According to computer-generated random number table; group A comprised of300 patients screened with one-step approach for GDM and group B included 300 women screened by two-step approach.

Group A One-step screening procedure (IADPSG recommended) was based on 75 gram two-hour oral glucose tolerance test (75 g OGTT) with at least one abnormal result: fasting plasma glucose ≥92 mg/dl, but <126 mg/dl or one-hour OGTT ≥180 mg/dl or two-hour OGTT ≥153 mg/dl. If any one of the above values was abnormal, then subjects were labeled as having GDM.

Group B The two-step approach was as follows: firstly, a 50 g oral Glucose Challenge Test (GCT) was performed regardless of the fasting status. If the plasma glucose level after 1 h was of ≤140 mg/ dl, it was considered as negative and needed no further test. If the level was>140 mg/dl, then 100 g OGTT was performed. The plasma glucose was measured after 100 g load at fasting, 1-, 2-, and 3-hour interval. The cut-off values were as follows: fasting ≥105 mg/dl, 1 h ≥ 188 mg/d, 2 h ≥ 165 mg/dl, and 3 h ≥ 140 mg/dl. A diagnosis of GDM was made if at least two values exceeded above plasma glucose concentration.

In cases of normal results, routine standard antenatal care was instituted, while women diagnosed as ‘gestational diabetes’ were followed in an antenatal clinic, the patients were taken care as a standard guideline for diabetic patients during pregnancy. At each antenatal visit, records of weight, blood pressure and obstetric examination were taken. BMI was measured at first ANC visit. Blood sugar profile which includes fasting blood sugar and post-meal blood sugar (2 h after meal) was monitored weekly in third trimester. Ultrasound for congenital malformation was done between 18 and 20 weeks. Blood glucose was usually controlled with diabetic diet and exercise. Insulin was used only when fasting glucose was more than 105 mg/dl, the target was to maintain fasting glucose <95 mg/dl or 2-hour postprandial glucose <120 mg/dl. Ultrasound monitoring for fetal well-being in the form of biophysical profile was done after 34 weeks on weekly basis. Women controlled on insulin were allowed to go in spontaneous labor till 38 weeks if there was no fetal or maternal indication of termination of pregnancy. Elective termination of pregnancy was done at 38 weeks if they did not go in labor. Further, women controlled on MNT alone were allowed to go in spontaneous labor up to 40 weeks, if antenatal period was uncomplicated.
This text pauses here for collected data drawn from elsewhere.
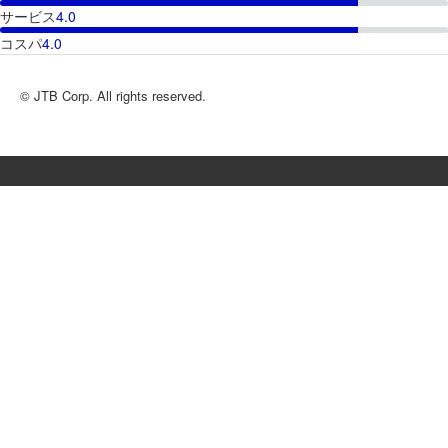
サービス
4.0
コスパ
4.0
© JTB Corp. All rights reserved.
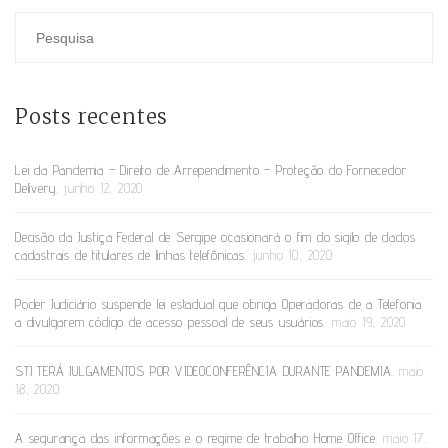
Posts recentes
Lei da Pandemia – Direito de Arrependimento – Proteção do Fornecedor
Delivery.
junho 12, 2020
Decisão da Justiça Federal de Sergipe ocasionará o fim do sigilo de dados
cadastrais de titulares de linhas telefônicas.
junho 10, 2020
Poder Judiciário suspende lei estadual que obriga Operadoras de a Telefonia
a divulgarem código de acesso pessoal de seus usuários.
maio 19, 2020
STJ TERÁ JULGAMENTOS POR VIDEOCONFERÊNCIA DURANTE PANDEMIA.
maio
18, 2020
A segurança das informações e o regime de trabalho Home Office.
maio 17,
The main outcome was the prevalence of GDM, and the secondary outcomes included birth weight, gestational age at delivery, rates of preterm birth (delivery before completed 37weeks), large-for gestational age (birth weight of greater than 90th percentile for each gestational week), cesarean section, pregnancy-induced hypertension and neonatal complications.


A total of 600 pregnant women were included in the study, 300 pregnant women were screened by one-step procedure group (A) and300 were screened by two-step procedure group (B). As regard baseline characteristics for all 600 women in both groups, which included maternal age, pre-pregnancy weight, maternal weight, BMI, gestational age at screening, and parity, fasting blood glucose were not statistically significantly difference including normal and GDM as shown in (Table 1). But as regard prevalence of GDM was higher in group A (one-step procedure) than in group B (two-step procedure) with statistically significantly difference (Table 2).